Phoenician inscriptions found in Athens, Greece

The Athenian Greek-Phoenician inscriptions are 18 ancient Phoenician inscriptions found in the region of Athens, Greece (also known as Attica). They represent the second largest group of foreign inscriptions in the region after the Thracians (25 inscriptions). 9 of the inscriptions are bilingual Phoenician-Greek and written on steles. Almost all of them bear the indication of the deceased's city of origin, not just the more general designation of their ethnicity, like most other non-Greek inscriptions in the region.

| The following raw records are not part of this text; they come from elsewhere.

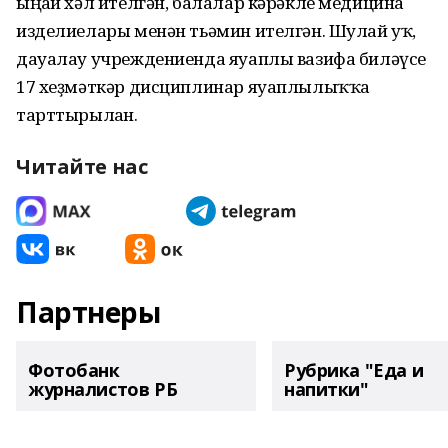
ыңғай хәл ителгән, балалар кәрәкле медицина
изделиелары менән тьәмин ителгән. Шулай уҡ,
дауалау учреждениенда яуаплы вазифа биләүсе
17 хеҙмәткәр дисциплинар яуаплылыҡҡа
тарттырылған.
Читайте нас
Партнеры
Фотобанк
Рубрика "Еда и
журналистов РБ
напитки"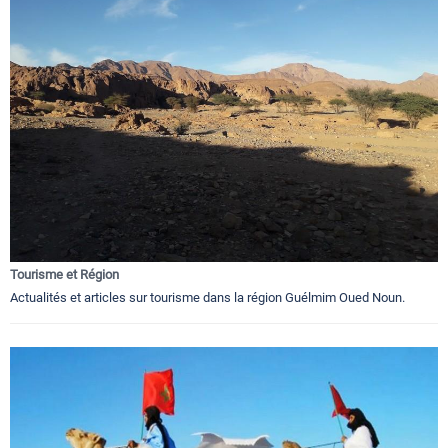
Tourisme et Région
Actualités et articles sur tourisme dans la région Guélmim Oued Noun.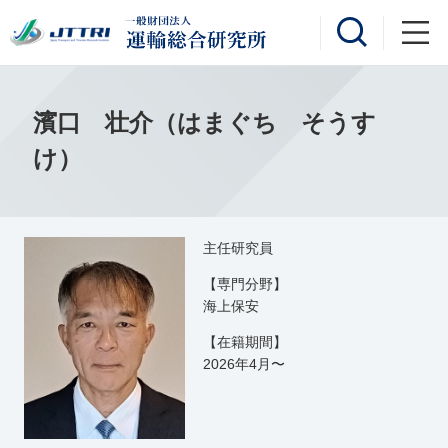
濱口 壮介（はまぐち そうす
け）
主任研究員
【専門分野】
海上保安
【在籍期間】
2026年4月〜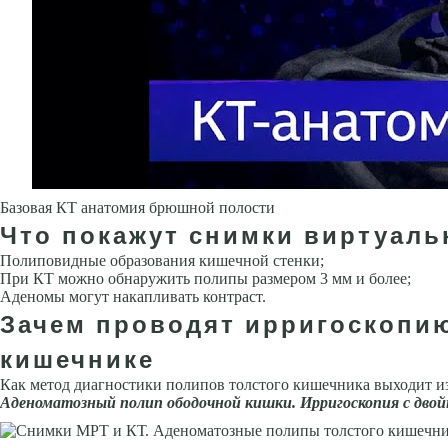
Базовая КТ анатомия брюшной полости
Что покажут снимки виртуаль
Полиповидные образования кишечной стенки;
При КТ можно обнаружить полипы размером 3 мм и более;
Аденомы могут накапливать контраст.
Зачем проводят ирригоскопию
кишечнике
Как метод диагностики полипов толстого кишечника выходит из
Аденоматозный полип ободочной кишки. Ирригоскопия с дво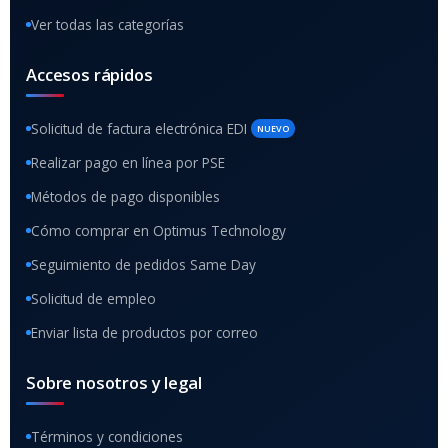
Ver todas las categorías
Accesos rápidos
Solicitud de factura electrónica EDI
NUEVO
Realizar pago en línea por PSE
Métodos de pago disponibles
Cómo comprar en Optimus Technology
Seguimiento de pedidos Same Day
Solicitud de empleo
Enviar lista de productos por correo
Sobre nosotros y legal
Términos y condiciones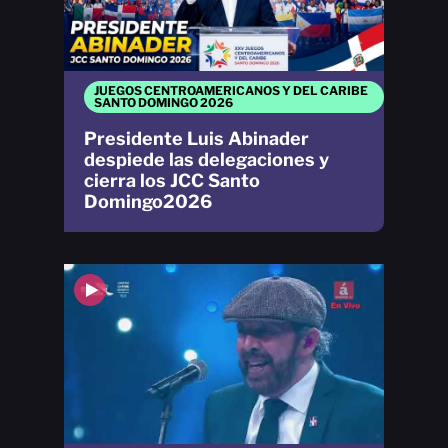
JUEGOS CENTROAMERICANOS Y DEL CARIBE
SANTO DOMINGO 2026
Presidente Luis Abinader
despiede las delegaciones y
cierra los JCC Santo
Domingo2026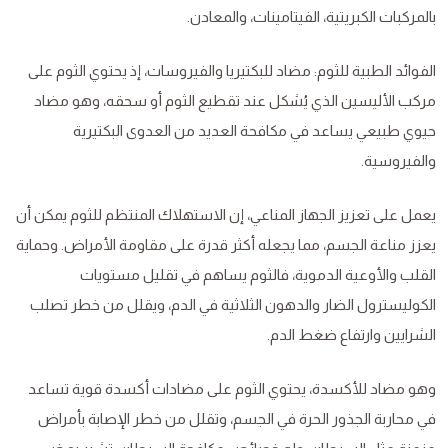
بالمركبات الكبريتية، الفيتامينات، والمعادن.
الفوائد الطبية للثوم: مضاد للبكتيريا والفيروسات، إذ يحتوي الثوم على
مركب الأليسين الذي يُشكل عند تقطيع الثوم أو سحقه، وهو مضاد
حيوي طبيعي يساعد في مكافحة العديد من العدوى البكتيرية
والفيروسية.
يعمل على تعزيز الجهاز المناعي، إن الاستهلاك المنتظم للثوم يمكن أن
يعزز مناعة الجسم، مما يجعله أكثر قدرة على مقاومة الأمراض. وحماية
القلب والأوعية الدموية، فالثوم يساهم في تقليل مستويات
الكوليسترول الضار والدهون الثلاثية في الدم، ويقلل من خطر تصلب
الشرايين وارتفاع ضغط الدم.
وهو مضاد للأكسدة، يحتوي الثوم على مضادات أكسدة قوية تساعد
في محاربة الجذور الحرة في الجسم، وتقلل من خطر الإصابة بأمراض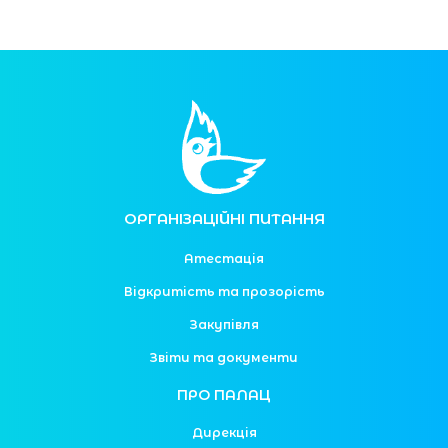
ОРГАНІЗАЦІЙНІ ПИТАННЯ
Атестація
Відкритість та прозорість
Закупівля
Звіти та документи
ПРО ПАЛАЦ
Дирекція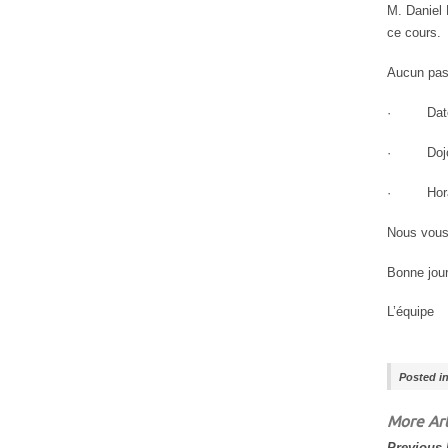
M. Daniel 
ce cours.
Aucun pass
· Date
· Dojo : 
· Horai
Nous vous
Bonne jou
L’équipe
Posted i
More Art
Previous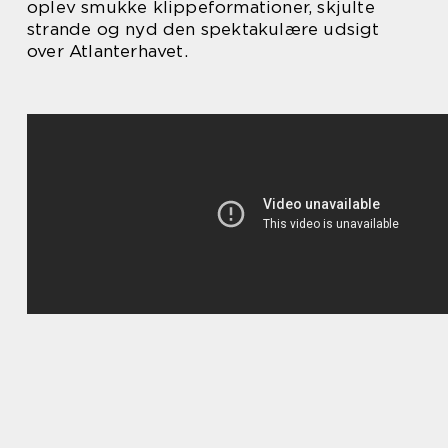
oplev smukke klippeformationer, skjulte
strande og nyd den spektakulære udsigt
over Atlanterhavet.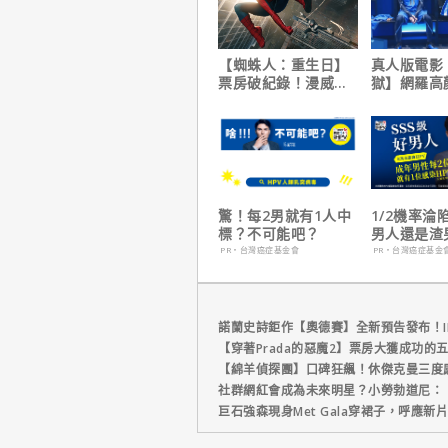
【蜘蛛人：重生日】
真人版電影
票房破紀錄！漫威總
獄】網羅高
裁凱文費吉說感覺很
陣容
讚！
驚！每2男就有1人中
1/2機率淪
標？不可能吧？
男人還是渣
在這
PR・台灣癌症基金會
PR・台灣癌症基金
諾蘭史詩鉅作【奧德賽】全新預告發布！I
【穿著Prada的惡魔2】票房大獲成功的
【綿羊偵探團】口碑狂飆！休傑克曼三度
社群網紅會成為未來明星？小勞勃道尼：
巨石強森現身Met Gala穿裙子，呼應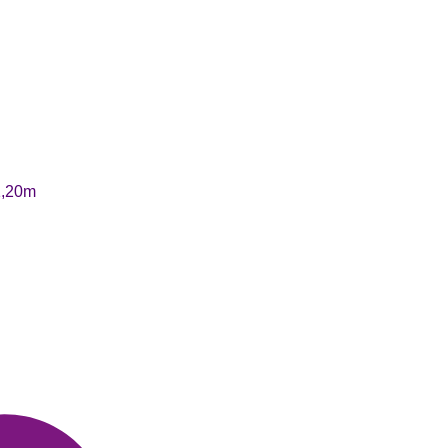
00.
1,20m
rra e Ponteira quantidade
SAPP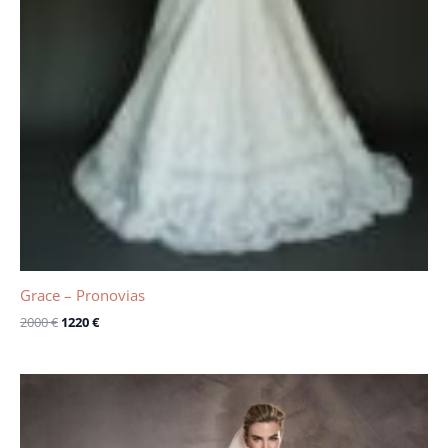
Grace – Pronovias
2000
€
1220
€
Le
Le
prix
prix
initial
actuel
était :
est :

== The bilingual inscriptions ==

=== Athens inscriptions ===

| Dedicated to | Image | Type | Discovered | Date | Current Location | Concordance |  |  |  |  |  |  |
| KAI | CIS / RÉS | NE | KI | NSI | TSSI | IG II^{2} |
| Artemidoros son of Heliodoros of Sidon = Abdtanit, son of Abdshamash, of Sidon | An inscription | Funerary | 1795 | ca. 340 BC | British Museum (BM 1861,0726.1 and 1937,1211.1) | 53 | I 116 | 424,2 | 45 |  | III 40 | 10270 |
| Antipatros son of Aphrodisias of Askalon = Shem son of Abdashtart of Askalon | An inscription | Funerary | 1861 | 300s BC | National Archaeological Museum, Athens (NM 1488) | 54 | I 115 | 424,1 | 46 | 32 |  | 8388 |
| Benḥudeš, son of 'Abdmilqart, son of 'Abdšamaš, son of TGNṢ of Kition = Noumenios of Citium | An inscription | Funerary | 1794 | ca. 300 BC | Louvre (AO 4834) | 55 | I 117 | 424,3 | 47 | 34 |  | 9034 |
| Erene of Byzantium | An inscription | Funerary | 1831 |  | Archaeological Museum of Piraeus (3582) | 56 | I 120 | 425,1 | 48 |  |  | 8440 |

=== Piraeus inscriptions ===

| Dedicated to | Image | Type | Discovered | Date | Current Location | Concordance |  |  |  |  |  |  |
| KAI | CIS / RÉS | NE | KI | NSI | TSSI | IG II^{2} |
| Maḥdaš son of Pene-Simlat of Kition = Noumenios of Kition | An inscription | Funerary | 1884 | 200s BC |  | 57 | R 388 | 425,2 | 49 |  |  | 9035 |
| Askun-Adar | An inscription | Dedication | 1871 | 100 BC | Archaeological Museum of Piraeus | 58 | I 118 | 425,5 | 50 |  |  |  |
| Asept daughter of Esyselemos of Sidon = Asept daughter of Ešmunšillemi of Sidon | An inscription | Funerary | 1841 | 200s BC | Archaeological Museum of Piraeus | 59 | I 119 | 425,3 | 51 | 35 |  | 10271 |
| Diopeithes of Sidon = Shema'ba'al son of Magon (Marzēaḥ inscription) | An inscription | Decree | 1887 | ca. 300 BC | Louvre | 60 | R 1215 | 425,4 | 52 | 33 | III 41 | 2946 |
| Abdešmun son of Šallum son of Ab[...] | An inscription | Funerary | 1842 |  | Archaeological Museum of Piraeus (3850) |  | I 121 |  |  |  |  |  |

==Bibliography==
- Baslez, M.-Fr. (1991). "Atti del II congresso internazionale di Studi fenici e punici, volume 1"
- Briquel-Chatonnet, Françoise (2012). "Les inscriptions phénico-grecques et le bilinguisme des Phéniciens"
- Hildebrandt, Frank (2006). "Die attischen Namenstelen : Untersuchungen zu Stelen des 5. und 4. Jahrhunderts v. Chr."
- Pitt, Robert (2022). "Attic Inscriptions in UK Collections. Vol. 4.6. British Museum. Funerary Monuments"
- Tribulato, Olga (2013). "Phoenician Lions: The Funerary Stele of the Phoenician Shem/Antipatros"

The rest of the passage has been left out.